The DA has lodged a complaint with the United Nations Educational, Scientific and Cultural Organization (UNESCO) against the South African government and the Minister of Higher Education, Blade Nzimande. The DA’s aim with this intervention is for the United Nations (UN) to force Minister Nzimande and the government to recognise Afrikaans as well as the Khoi, San and Nama languages as full-fledged indigenous South African languages in the new Language Policy Framework for Higher Education Institutions.
According to UNESCO’s complaint procedure, the South African government must respond within three months to the DA’s complaint that Minister Nzimande’s classification of these languages as “foreign” violates Articles 26 and 27 of the Universal Declaration of Human Rights. These articles stipulate that everyone has the right to education; that higher education should be accessible to all on the basis of merit; that education should be used to “promote understanding, tolerance and friendship between all nations, races or ethnic groups”; and that everyone has the right to participate freely in the cultural life of their community.

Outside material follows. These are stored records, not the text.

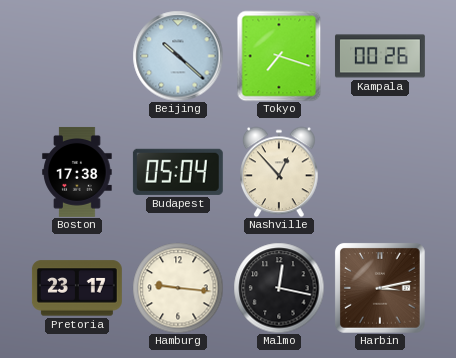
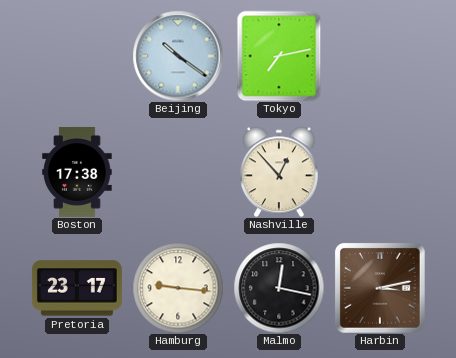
Beijing: 10:22 -> 10:21
Tokyo: 7:18 -> 7:13
Kampala: 00:26 -> none
Budapest: 05:04 -> none
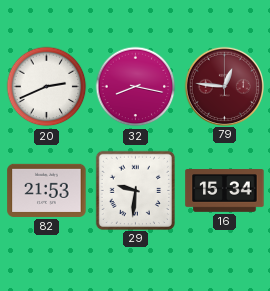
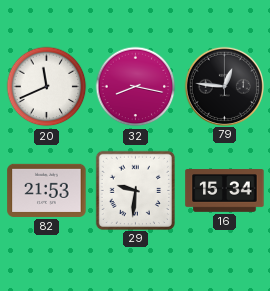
20: 2:41 -> 11:41
79 dial: burgundy -> black
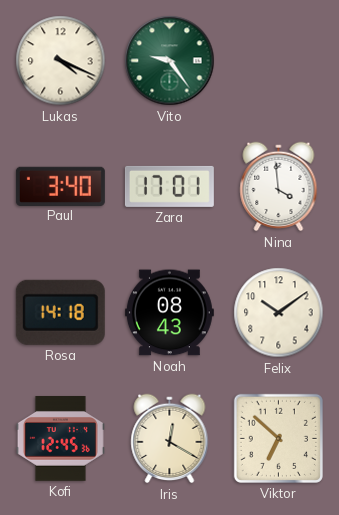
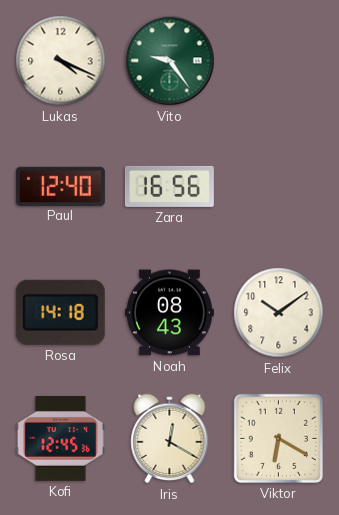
Paul: 3:40 -> 12:40
Zara: 17:01 -> 16:56
Nina: 3:59 -> none
Viktor: 6:52 -> 6:20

The DA believes that the hateful classification of Afrikaans as well as Khoi, San and Nama languages as “foreign” violates all of these values.
The explicit aim of Minister Nzimande’s Language Policy Framework is to develop and strengthen “indigenous languages as languages of academia, teaching, learning and communication at South African universities”. The exclusion of certain languages from the definition of “indigenous languages” therefore means that these languages are excluded from the policy’s efforts to develop and strengthen South African languages.
President Cyril Ramaphosa has also already acknowledged that Afrikaans-speakers are “scared and worried” about the implication of the misclassification. The reason for this is that the classification of Afrikaans as well as Khoi, San and Nama languages as “foreign” creates the impression that the speakers of these languages are in some way “alien” or “foreign” to South Africa, and do therefore not really belong here. This othering that attempts to classify certain citizens as “foreign” is in direct conflict with Article 26’s stipulation that education must be used to promote “understanding, tolerance and friendship”.
Finally, the Language Policy Framework makes it clear that the government will make fewer resources available to languages that they consider to be “foreign”. In this way, the speakers of Afrikaans as well as Khoi, San and Nama languages will be deprived of the resources they need to sustain the cultural life of their communities – in direct violation to Article 27 of the Universal Declaration of Human Rights.
The DA was forced to lay this charge following the government’s persistent refusal to correct the misclassification. The DA has made three written requests to Minister Nzimande to correct the definition. We have also lodged a complaint with the South African Human Rights Commission (SAHRC), handed over a public petition and wrote to President Cyril Ramaphosa about it. The government has chosen to ignore these pleas – leaving us with no choice but to approach the international community for help.
Our request to the UN also emphasizes the urgency of the matter. The new Language Policy Framework will come into effect in January 2022, and we hope that the international community will help us force the government to recognise Afrikaans as well as Khoi, San and Nama languages as full-fledged indigenous languages that are also entitled to support and recognition, before that date.